— WHAT THE TASK REQUIRES —
Using the listing below, please print exactly the lines from the one with "и могущственным внукам…" through the one with "Активні компоненти". Leave out every picture.

— INFORMATION —
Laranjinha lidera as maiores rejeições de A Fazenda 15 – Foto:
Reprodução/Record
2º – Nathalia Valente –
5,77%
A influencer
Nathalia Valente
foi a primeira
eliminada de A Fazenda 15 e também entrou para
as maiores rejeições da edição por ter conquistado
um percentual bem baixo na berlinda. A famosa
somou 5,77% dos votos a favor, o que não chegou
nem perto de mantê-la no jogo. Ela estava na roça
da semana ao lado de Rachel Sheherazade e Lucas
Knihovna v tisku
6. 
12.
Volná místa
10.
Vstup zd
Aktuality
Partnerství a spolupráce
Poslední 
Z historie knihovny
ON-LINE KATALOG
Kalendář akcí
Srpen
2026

==

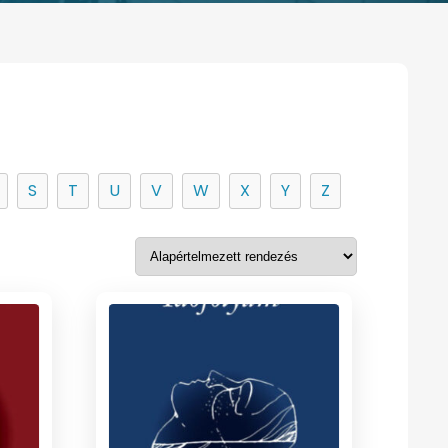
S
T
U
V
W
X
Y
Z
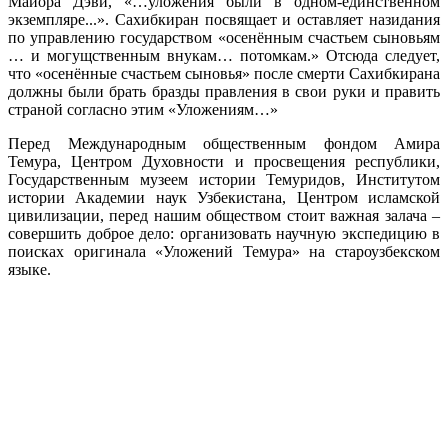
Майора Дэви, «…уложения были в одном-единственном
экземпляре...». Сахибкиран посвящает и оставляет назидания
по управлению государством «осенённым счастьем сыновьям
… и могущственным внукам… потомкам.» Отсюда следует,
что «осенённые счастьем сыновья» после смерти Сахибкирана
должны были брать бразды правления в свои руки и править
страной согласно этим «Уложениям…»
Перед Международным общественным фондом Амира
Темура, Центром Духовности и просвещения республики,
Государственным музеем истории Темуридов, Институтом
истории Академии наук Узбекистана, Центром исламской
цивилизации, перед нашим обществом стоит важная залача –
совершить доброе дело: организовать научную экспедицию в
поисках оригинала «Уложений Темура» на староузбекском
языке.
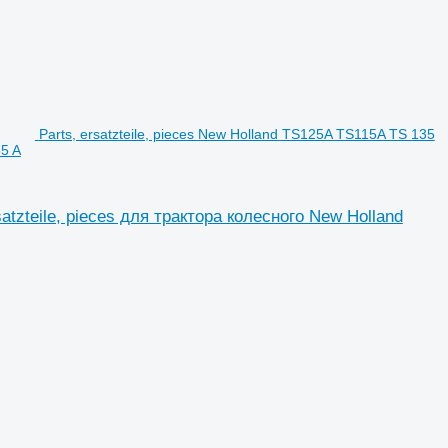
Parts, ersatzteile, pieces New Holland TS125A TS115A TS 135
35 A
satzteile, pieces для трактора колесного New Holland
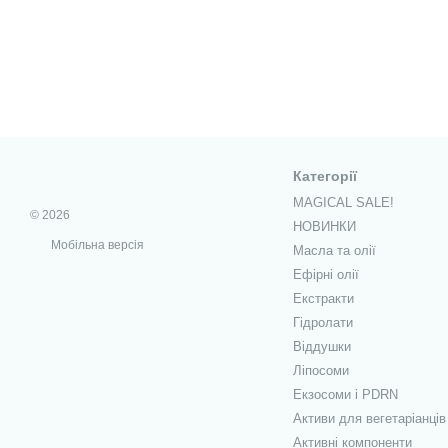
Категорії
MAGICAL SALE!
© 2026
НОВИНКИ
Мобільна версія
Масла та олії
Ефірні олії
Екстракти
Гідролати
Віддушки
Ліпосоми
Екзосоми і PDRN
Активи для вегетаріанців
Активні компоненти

---

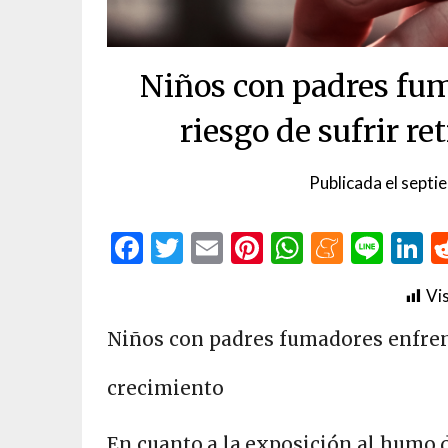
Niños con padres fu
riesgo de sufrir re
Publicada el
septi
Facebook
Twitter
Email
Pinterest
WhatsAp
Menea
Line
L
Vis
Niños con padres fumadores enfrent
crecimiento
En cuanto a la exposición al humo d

— SOLUTION TO THIS TASK —
… и могущственным внукам… потомкам.» Отсюда следует,
что «осенённые счастьем сыновья» после смерти Сахибкирана
должны были брать бразды правления в свои руки и править
страной согласно этим «Уложениям…»
Перед Международным общественным фондом Амира
Темура, Центром Духовности и просвещения республики,
Государственным музеем истории Темуридов, Институтом
истории Академии наук Узбекистана, Центром исламской
цивилизации, перед нашим обществом стоит важная залача –
совершить доброе дело: организовать научную экспедицию в
поисках оригинала «Уложений Темура» на староузбекском
языке.
Parts, ersatzteile, pieces New Holland TS125A TS115A TS 135
35 A
satzteile, pieces для трактора колесного New Holland
Категорії
MAGICAL SALE!
© 2026
НОВИНКИ
Мобільна версія
Масла та олії
Ефірні олії
Екстракти
Гідролати
Віддушки
Ліпосоми
Екзосоми і PDRN
Активи для вегетаріанців
Активні компоненти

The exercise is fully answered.